Here's my implementation of the comparer (uses LINQ, but can be easily adapted to older .net versions). You can use it for any sorting algorithms such as Array.Sort, Enumerable.OrderBy, List.Sort, etc.
var data = new[] { 1, 2, 3, 4, 5 };
var customOrder = new[] { 2, 1 };
Array.Sort(data, new CustomOrderComparer<int>(customOrder));
foreach (var v in data)
Console.Write("{0},", v);
The result is 2,1,3,4,5, - any items not listed in the customOrder are placed at the end in the default for the given type (unless a fallback comparator is given)

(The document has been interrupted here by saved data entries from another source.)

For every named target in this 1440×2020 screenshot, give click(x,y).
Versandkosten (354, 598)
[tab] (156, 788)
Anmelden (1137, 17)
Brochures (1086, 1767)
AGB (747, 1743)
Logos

public class CustomOrderComparer<TValue> : IComparer<TValue>
{
private readonly IComparer<TValue> _fallbackComparer;
private const int UseDictionaryWhenBigger = 64; // todo - adjust
private readonly IList<TValue> _customOrder;
private readonly Dictionary<TValue, uint> _customOrderDict;
public CustomOrderComparer(IList<TValue> customOrder, IComparer<TValue> fallbackComparer = null)
{
if (customOrder == null) throw new ArgumentNullException("customOrder");
_fallbackComparer = fallbackComparer ?? Comparer<TValue>.Default;
if (UseDictionaryWhenBigger < customOrder.Count)
{
_customOrderDict = new Dictionary<TValue, uint>(customOrder.Count);
for (int i = 0; i < customOrder.Count; i++)
_customOrderDict.Add(customOrder[i], (uint) i);
}
else
_customOrder = customOrder;
}
#region IComparer<TValue> Members
public int Compare(TValue x, TValue y)
{
uint indX, indY;
if (_customOrderDict != null)
{
if (!_customOrderDict.TryGetValue(x, out indX)) indX = uint.MaxValue;
if (!_customOrderDict.TryGetValue(y, out indY)) indY = uint.MaxValue;
}
else
{
// (uint)-1 == uint.MaxValue
indX = (uint) _customOrder.IndexOf(x);
indY = (uint) _customOrder.IndexOf(y);
}
if (indX == uint.MaxValue && indY == uint.MaxValue)
return _fallbackComparer.Compare(x, y);
return indX.CompareTo(indY);
}
#endregion
}
In the example you gave (an array of numbers), there would be no point in re-ordering A, since you could just use B.
So, presumably these are arrays of objects which you want ordered by one of their properties.
Then, you will need a way to look up items in A based on the property in question (like a hashtable). Then you can iterate B (which is in the desired sequence), and operate on the corresponding element in A.
Both array's contain the same values (or nearly so) but I need to force them to be in the same order. For example, in array A the value "3045" is in index position 4 and in array B it is in index position 1. I want to reorder B so that the index positions of like values are the same as A.
If they are nearly the same then here is some pseudo code:
Make an ArrayList
Copy the contents of the smaller array to the arraylist
for each item I in the larger array
FInd I in the ArrayList
Append I to a new array
Remove I from the arraylist
Could the issue be resolved using a Dictionary so the elements have a relationship that isn't predicated on sort order at all?